I have been on Lupron and Abi since May 2022 and in March 2024 Psa bottomed out at 1.02 and immediately started climbing to where it is now at 6.74. My previous MO, who is now retired, said Xtandi would be next treatment. New MO says chemo because I am still strong and it is needed before Pluvitico which he says is a great drug. I am interested in gaining knowledge about se and whether or not it was effective for you. I would also like to know if you did BAT on your own or under a doctors care. My Uro is ok with my seeking info on BAT but MO is against it because it is not approved. I live 90 min drive from JHU wher Dr Denmeade is and where I can be tested to see if I am a candidate. My Uro is a friend of Denmeade and still teaches at JHU one day a week so I feel confident trusting him to guide me through this. As I said, I am gathering info at present and would only proceed if testing shows a possible benefit. Thanks and God bless, Gary.

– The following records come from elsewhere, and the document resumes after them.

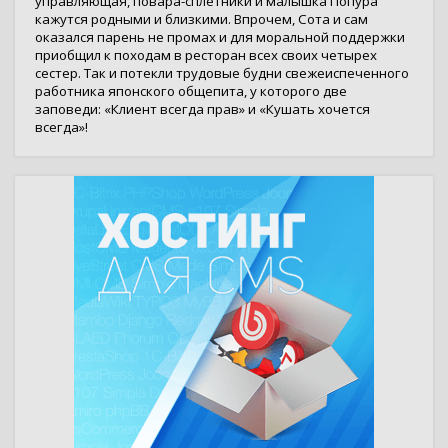
управляющая, повара-сплетники и малышка Попура
кажутся родными и близкими. Впрочем, Сота и сам
оказался парень не промах и для моральной поддержки
приобщил к походам в ресторан всех своих четырех
сестер. Так и потекли трудовые будни свежеиспеченного
работника японского общепита, у которого две
заповеди: «Клиент всегда прав» и «Кушать хочется
всегда»!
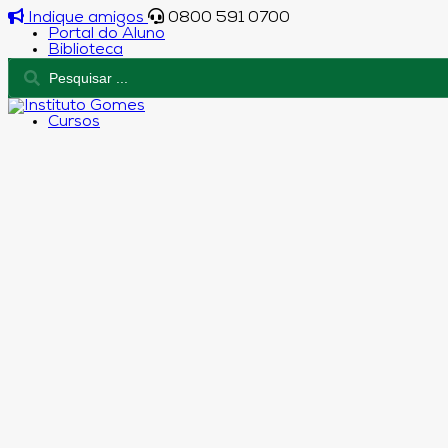
Indique amigos
0800 591 0700
Portal do Aluno
Biblioteca
Cursos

Experience with BAT: I have been on... - Advanced Prostate...
Experience with BAT
my lay reaction is why would you consider BAT with rising psa? isnt it the kind of thing started off during undetectable psa so one takes a holiday from the adt, hopes psa stays flat, then re-initiates when it rises? rinse repeat?
The answer to your question is as a cancer patient I will consider everything and choose the treatments with the most benefits and highest QOL.
It isn’t what you just described. You described IADT. BAT kills cancer cells by hitting it with a high amount of T after the cancer has adapted to a low T environment. It can also resensitize the cancer to Xtandi or make it more effective if going on it for the first time.
I asked my MO about T supplementation and because my case is advanced very high risk, the answer is a flat no-go.
Have you read the patient's guide to BAT?
onlinelibrary.wiley.com/doi...
The test they've developed is based on genetic mutations so if they think you qualify it seems like it would be worth trying.
One thing I think they've pretty much determined is that Xtandi directly after Abi is generally ineffective. Xtandi after BAT is much more effective, even if BAT itself wasn't. I can dig out the links on the trials/info if you can't find them.
Don't do BAT on your own-- it is dangerous.
Thanks TA. I am only gathering info at present and will not proceed without testing at JH. As I said my Uro is a friend of Denmeade and I live less than 90 min drive from JH. I meet their first two requirements which is no pain and no urinary symptoms. My Uro is going to discuss this with my MO and I’ll proceed after I get all opinions. Pretty sure both think I need another liquid biopsy and genetic testing again.